The tutorial video is on YouTube here.

• What is texture mapping and why do we want it? 0:14
• Mapping a picture onto a geometry (triangles)
• Basically, to create real life imagery with high fidelity
• How to approach texture mapping 2:45
• How NOT to do it: sccaling and rotating points of a sprite
• Right way: Generate a mapping of vertices of our geometry to points in our texture
• This requires:
- Transform the vertices to screen space
- Rasterize (using scanlines)
- Interpolate from the geometry's screen coordinates (x,y) to coordinates of the texture (u,v)
- Use the texture's color at (u,v) to draw the pixel on the screen at (x,y)
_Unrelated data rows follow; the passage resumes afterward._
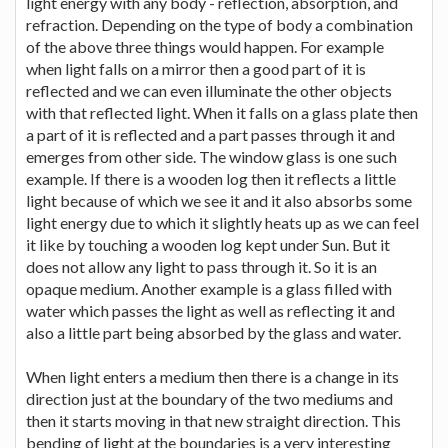
light energy with any body - reflection, absorption, and
refraction. Depending on the type of body a combination
of the above three things would happen. For example
when light falls on a mirror then a good part of it is
reflected and we can even illuminate the other objects
with that reflected light. When it falls on a glass plate then
a part of it is reflected and a part passes through it and
emerges from other side. The window glass is one such
example. If there is a wooden log then it reflects a little
light because of which we see it and it also absorbs some
light energy due to which it slightly heats up as we can feel
it like by touching a wooden log kept under Sun. But it
does not allow any light to pass through it. So it is an
opaque medium. Another example is a glass filled with
water which passes the light as well as reflecting it and
also a little part being absorbed by the glass and water.
When light enters a medium then there is a change in its
direction just at the boundary of the two mediums and
then it starts moving in that new straight direction. This
bending of light at the boundaries is a very interesting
• Interpolating between three vertices 5:33
• Pre-stepping 7:20
• This is done based on the positions of the center of the starting pixel & the scanline
• Implementing these concepts into code 8:42
• The `TexVertex` class
• Incorporating data & methods in `Cube.h`
• Implementing `DrawTriangleTex(...)` triangle drawing with textures in `Graphics.h` and `Graphics.cpp` 10:55
• Texture mapping code 13:50
• Texture coordinates pre-stepping 15:23
• The scanline loop 17:26
• The `PutPixel` call with `tex.GetPixel(...)` 17:26
- We define the texture in normalized space / normalized coordinates, this has clear advantages
- We apply texture clamping to make the code robust
• Demonstration on screen 23:00
• We observe limitations. Main one: because we map base vertices, we cannot texturize all surfaces
• Improving the interpolation algorithm 26:32
• Smarter interpolation: no slope calculations, unifying screen & texture coordinate interpolation
• Introduction of the `TexVertex` class
• Consolidating flat top & flat bottom triangle drawing routines 31:15
• Put common routingen in a single function, create wrappers for distinct parts for flat top/bottom
• This ceates cleaner code (no duplication), important for maintainability
• Adding features: texture clamping and texture wrapping 33:15
• For clamping, we use `std::max`
• For wrapping, we use `std::fmod` (floating point modulus)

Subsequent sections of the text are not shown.